Esthetic peeling agents certainly come with their cautions, but they are not as extreme as the medical-use agents. These superficial epidermal exfoliations also offer variety and the ability to create very customized results. Each has a specific purpose and effect on skin cells and tissue regeneration. Some of the most commonly used acids include the following.
•Alpha hydroxy acids (AHAs)—Naturally occurring, nontoxic organic acids. The most commonly used include glycolic (from sugar cane) and lactic (from milk). Others include malic (apples), tartaric (grapes) and citric (citrus) acid.
•Azelaic acid (up to 15%)—A lightening, lifting and antibacterial agent created by oxygenating oleic acid, an unsaturated fatty acid found in milk fats.
•Flower acids—Obtained from hibiscus chalices and characterized by their high level of AHA-like citric acid (10%) and pyruvic acid (5%), flower acids are classified as second-generation AHAs because of their hydrating qualities and ability to increase cell turnover without irritating the skin.
•Jessner’s—A combination of lower-strength acids (salicylic, resorcinol and lactic, all at 14%), which synergize to produce an efficient exfoliating agent with less risk.
•Red wine vinegar (acetic acid)—A natural acid with high antioxidant content, some studies have shown red wine vinegar to produce exfoliation with less free-radical damage and thus, less potential injury to the skin.
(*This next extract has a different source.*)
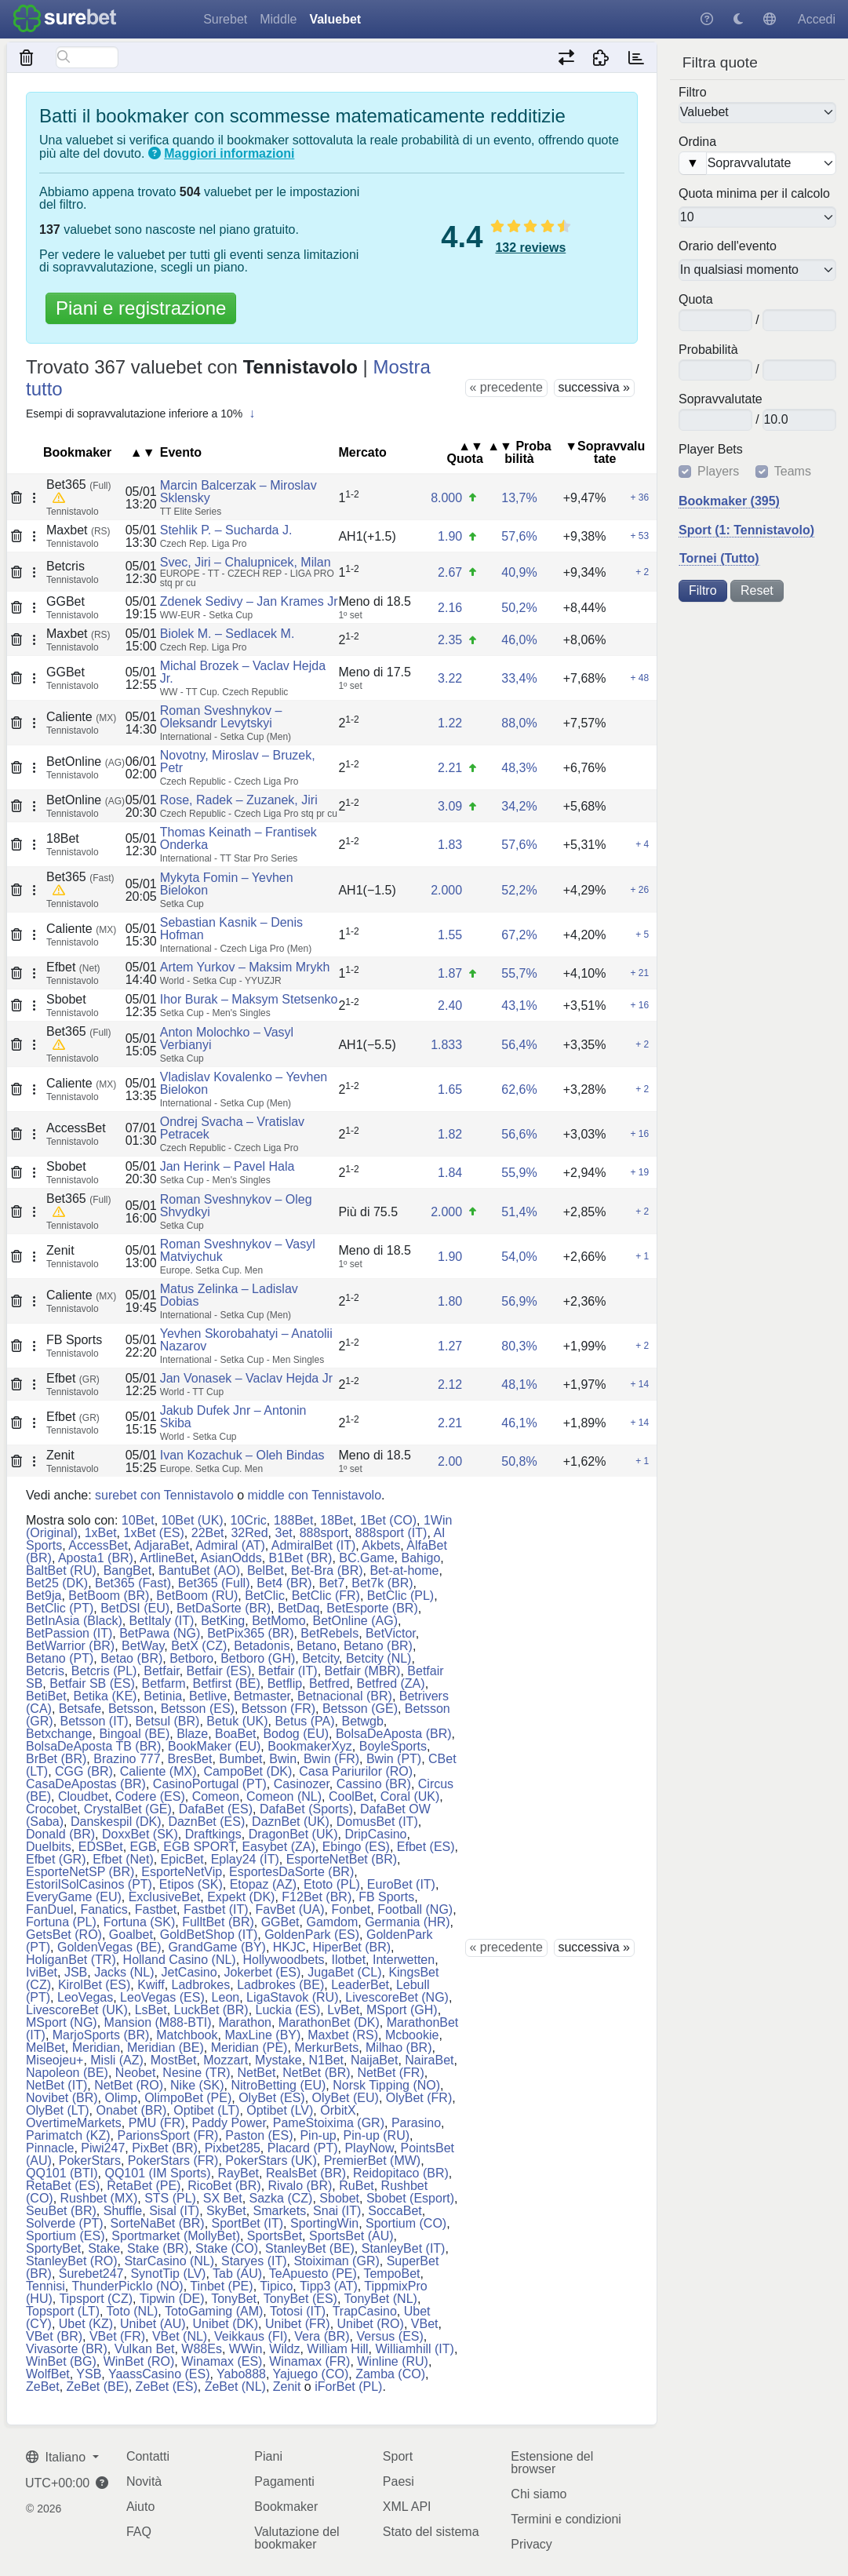 Image resolution: width=848 pixels, height=2576 pixels. What do you see at coordinates (407, 2506) in the screenshot?
I see `XML API` at bounding box center [407, 2506].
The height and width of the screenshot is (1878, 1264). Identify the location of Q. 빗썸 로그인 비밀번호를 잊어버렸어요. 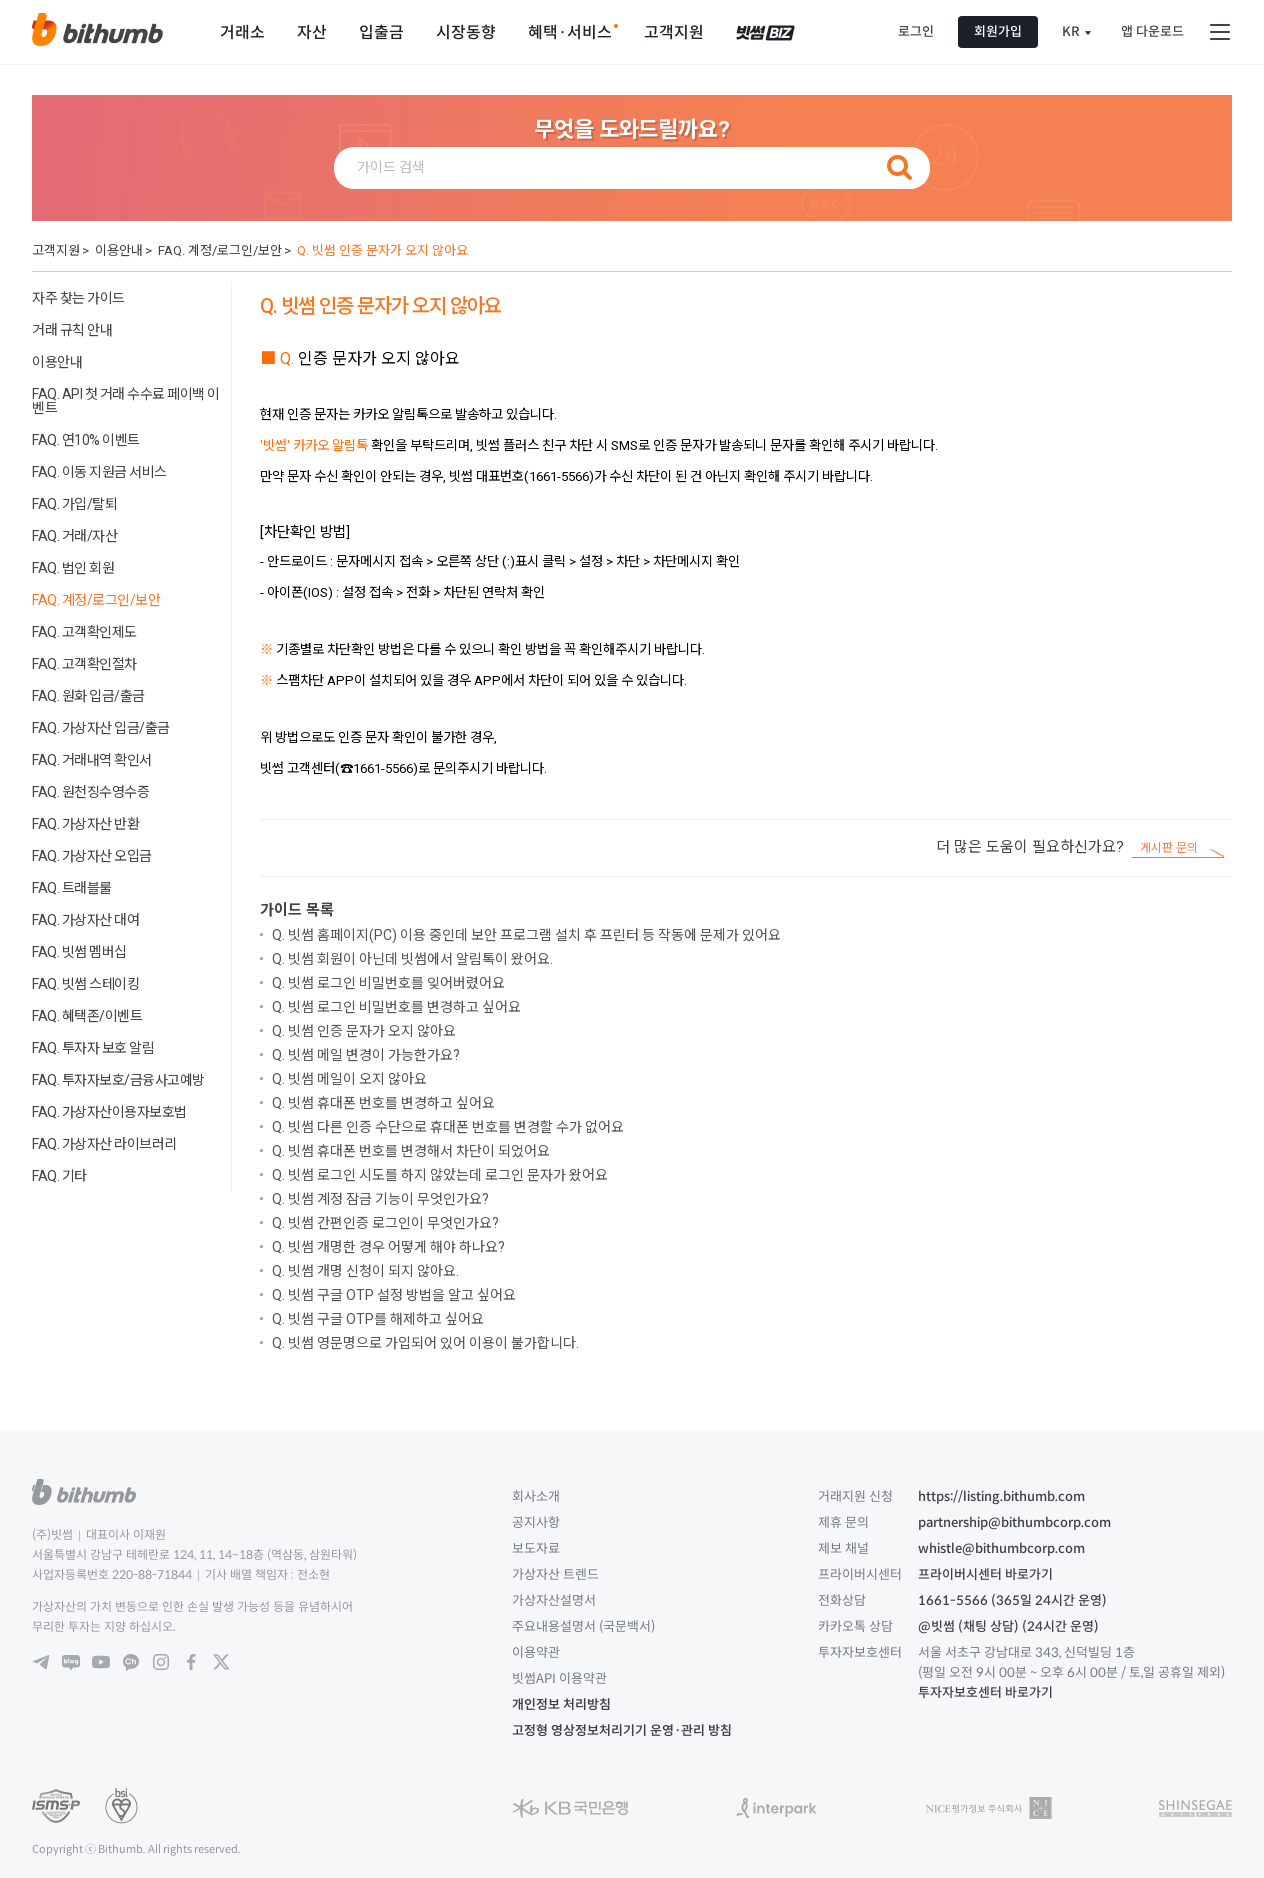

•Retinol—A vitamin A derivative that converts to retinoic acid and is a DNA-regulator that assists in the synthesis of collagen, retinol aids in the formation of blood vessels and encourages healthy cell formation.
•Salicylic acid—A relatively safe, low-risk beta hydroxy acid extracted from wintergreen and birch that produces a drying and lifting effect. Although it is self-neutralizing, repeated applications in high-strength doses can result in systemic toxicity.
•TCA—Nontoxic, self-neutralizing and keratolytic that penetrates only if it used in an aqueous base, TCA is very effective in low strengths, and can be used alone or in tandem with other acids.